Layout - Understanding layout

Understanding layout

Material Design layouts encourage consistency across platforms, environments, and screen sizes by using uniform elements and spacing.

Usage

Principles

Predictable

UIs should use intuitive and predictable layouts, with consistent UI regions and spatial organization.

Consistent

Layouts should use a consistent grid, keylines, and padding.

Responsive

Layouts are adaptive and react to input from the user, device, and screen elements.

Structure

Material Design layouts are visually balanced. Most measurements align to an 8dp grid applied, which aligns both spacing and the overall layout.

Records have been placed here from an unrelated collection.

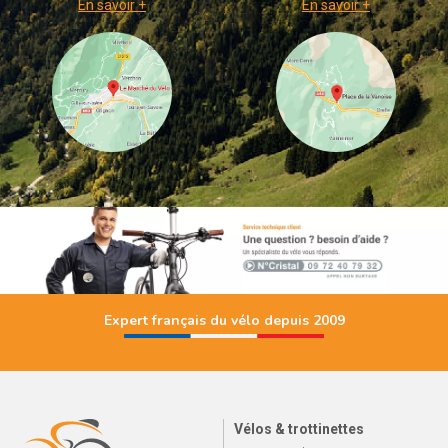
En savoir +
En savoir +
Expert français du vélo depuis 2009
Vélos & trottinettes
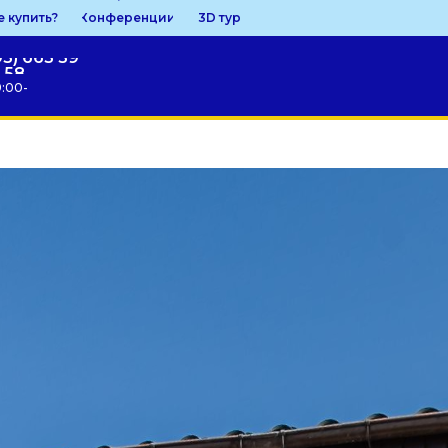
е купить?
Конференции
3D тур
95) 663 59
58
9:00-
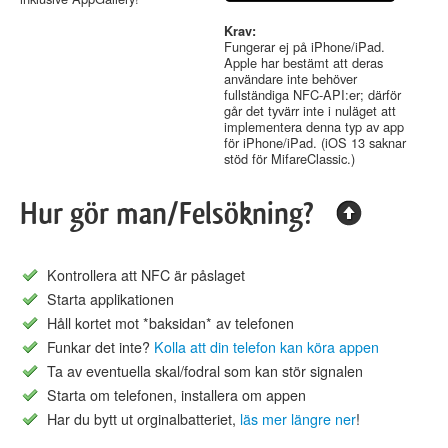
Krav:
Fungerar ej på iPhone/iPad.
Apple har bestämt att deras
användare inte behöver
fullständiga NFC-API:er; därför
går det tyvärr inte i nuläget att
implementera denna typ av app
för iPhone/iPad. (iOS 13 saknar
stöd för MifareClassic.)
Hur gör man/Felsökning?
Kontrollera att NFC är påslaget
Starta applikationen
Håll kortet mot *baksidan* av telefonen
Funkar det inte?
Kolla att din telefon kan köra appen
Ta av eventuella skal/fodral som kan stör signalen
Starta om telefonen, installera om appen
Har du bytt ut orginalbatteriet,
läs mer längre ner
!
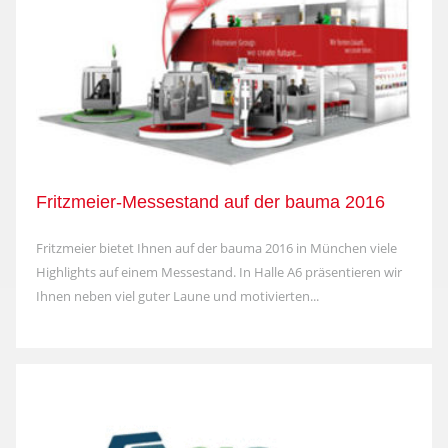
Fritzmeier-Messestand auf der bauma 2016
Fritzmeier bietet Ihnen auf der bauma 2016 in München viele
Highlights auf einem Messestand. In Halle A6 präsentieren wir
Ihnen neben viel guter Laune und motivierten...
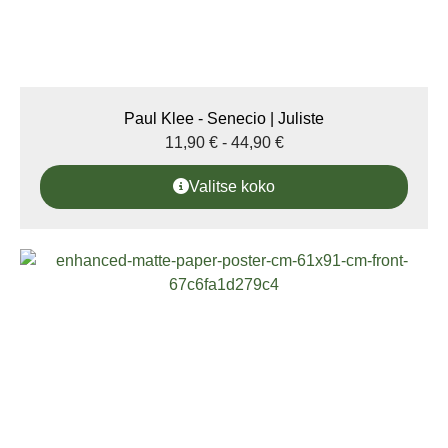
Paul Klee - Senecio | Juliste
11,90
€
-
44,90
€
Valitse koko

Smaller components, such as iconography and typography, can align to a 4dp grid.

8dp and 4dp units

Pixel density

Screen pixel density and resolution vary depending on the platform. Device-independent pixels and scalable pixels are units that provide a flexible way to accommodate a design across platforms.

Calculating pixel density

The number of pixels that fit into an inch is referred to as pixel density. High-density screens have more pixels per inch than low-density ones. As a result, UI elements of the same pixel dimensions appear larger on low-density screens, and smaller on high-density screens.

To calculate screen density, you can use this equation:

Screen density = Screen width (or height) in pixels / Screen width (or height) in inches

High-density display

Lower density display

Density independence

Density independence refers to the uniform display of UI elements on screens with different densities.

Density-independent pixels, written as dp (pronounced “dips”), are flexible units that scale to have uniform dimensions on any screen. Material UIs use density-independent pixels to display elements consistently on screens with different densities.

  1. Low-density screen displayed with density independence
  2. High-density screen displayed with density independence

Pixel density on the web

Logical resolution

Use the device's logical resolution, which scales to the device's screen resolution.

Units for the web

When designing for the web, replace dp with rem.